— Exercise input —
◆ ◆ ◆ ◆ ◆ ◆ ◆
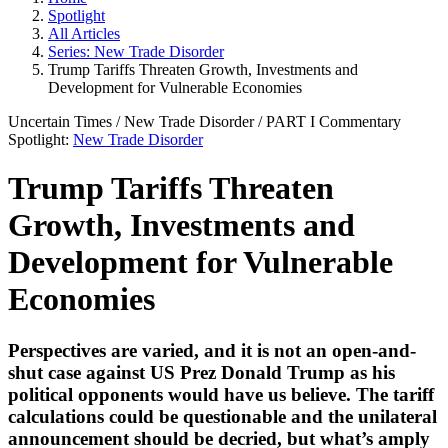
Spotlight
All Articles
Series: New Trade Disorder
Trump Tariffs Threaten Growth, Investments and
Development for Vulnerable Economies
Uncertain Times
/
New Trade Disorder
/ PART
I
Commentary
Spotlight:
New Trade Disorder
Trump Tariffs Threaten
Growth, Investments and
Development for Vulnerable
Economies
Perspectives are varied, and it is not an open-and-
shut case against US Prez Donald Trump as his
political opponents would have us believe. The tariff
calculations could be questionable and the unilateral
announcement should be decried, but what’s amply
◆ ◆ ◆ ◆ ◆ ◆ ◆
— What you are asked to do —
Please give back every line above exactly as it stands, without pictures.

— Response to the task —
Spotlight
All Articles
Series: New Trade Disorder
Trump Tariffs Threaten Growth, Investments and
Development for Vulnerable Economies
Uncertain Times
/
New Trade Disorder
/ PART
I
Commentary
Spotlight:
New Trade Disorder
Trump Tariffs Threaten
Growth, Investments and
Development for Vulnerable
Economies
Perspectives are varied, and it is not an open-and-
shut case against US Prez Donald Trump as his
political opponents would have us believe. The tariff
calculations could be questionable and the unilateral
announcement should be decried, but what’s amply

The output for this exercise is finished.